We light this from a 45-degree angle, making sure we do not cast a shadow on the bride from the cake. We use a secondary light behind the subjects if there is room, but there’s usually not. Your assistant is crucial in making sure you have a good, solid light setup for capturing this important moment.

  • Primary Shooter: Entire scene, PJ moments
  • Second Shooter: Tight shots of hands, reactions from guests
  • Assistant: VAL
  • Typical Settings: 1/125th, F/ 3.5–5.6, ISO 3,200, video light
  • Lens Choice: 24–70 zoom or 35mm prime

Open Dancing

During open dancing, all bets are off. Because the dance floor is packed, your off-camera flashes can cause unflattering shadows. We go back to our diamond or triangle of light, but add an on-camera flash that we will ideally bounce off the ceiling. If you are not able to bounce your light, you can also have your assistant shadow you with a light on a pole.

Getting good dance shots requires more than just standing across the room picking off moments with a 70–200. For this sequence, I live on the dance floor. That means I am constantly getting bumped, elbowed, even stepped on to capture fun and exciting moments for our clients.

My rule of thumb is I want to stay at about a handshake’s distance from my subjects to capture the environment and them as they move. If you’re not quick, you will capture some cheesy smiles on the dance floor. The trick to capturing moments is to anticipate them, and then shoot through them as they are happening in real time. Line up your composition using back-button focus and then capture your images without needing to refocus every time.

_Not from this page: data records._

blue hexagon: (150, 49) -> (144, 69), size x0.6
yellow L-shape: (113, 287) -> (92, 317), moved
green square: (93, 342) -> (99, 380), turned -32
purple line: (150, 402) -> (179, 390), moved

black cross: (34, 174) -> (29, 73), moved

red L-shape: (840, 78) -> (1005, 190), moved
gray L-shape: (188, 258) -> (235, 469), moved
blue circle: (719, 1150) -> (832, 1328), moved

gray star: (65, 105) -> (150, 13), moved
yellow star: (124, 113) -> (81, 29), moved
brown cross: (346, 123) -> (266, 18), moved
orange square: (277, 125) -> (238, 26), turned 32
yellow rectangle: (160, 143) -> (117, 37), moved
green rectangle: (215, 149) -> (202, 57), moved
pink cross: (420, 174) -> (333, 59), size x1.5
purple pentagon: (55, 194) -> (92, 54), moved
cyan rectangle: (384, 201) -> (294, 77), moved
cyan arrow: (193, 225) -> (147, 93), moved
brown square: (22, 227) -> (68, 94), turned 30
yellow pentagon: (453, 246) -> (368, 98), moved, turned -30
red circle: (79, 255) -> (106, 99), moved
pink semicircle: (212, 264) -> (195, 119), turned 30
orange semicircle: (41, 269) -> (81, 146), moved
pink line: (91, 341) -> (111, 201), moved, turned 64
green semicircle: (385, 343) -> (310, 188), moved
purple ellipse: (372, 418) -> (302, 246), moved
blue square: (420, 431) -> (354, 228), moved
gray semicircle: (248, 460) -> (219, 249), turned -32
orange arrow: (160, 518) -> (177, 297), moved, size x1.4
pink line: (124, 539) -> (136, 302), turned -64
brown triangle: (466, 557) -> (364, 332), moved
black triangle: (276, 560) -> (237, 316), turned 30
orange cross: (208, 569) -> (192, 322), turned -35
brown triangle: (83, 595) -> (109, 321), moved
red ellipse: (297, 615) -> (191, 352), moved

  • Primary Shooter: Couple
  • Second Shooter: Guests
  • Assistant: VAL
  • Typical Settings: 1/200th, F/ 4 – 5.6, ISO 3,200, flashes on low to mid-power
  • Lens Choice: 16–35 zoom or 35mm prime

Every wedding will require improvisation on these setups. It’s important to understand your equipment; more importantly, it’s crucial to understand the story you are trying to tell before approaching your next wedding with the tools we have laid out here.

Good luck, and be sure to send me some of the amazing images you created using these setups.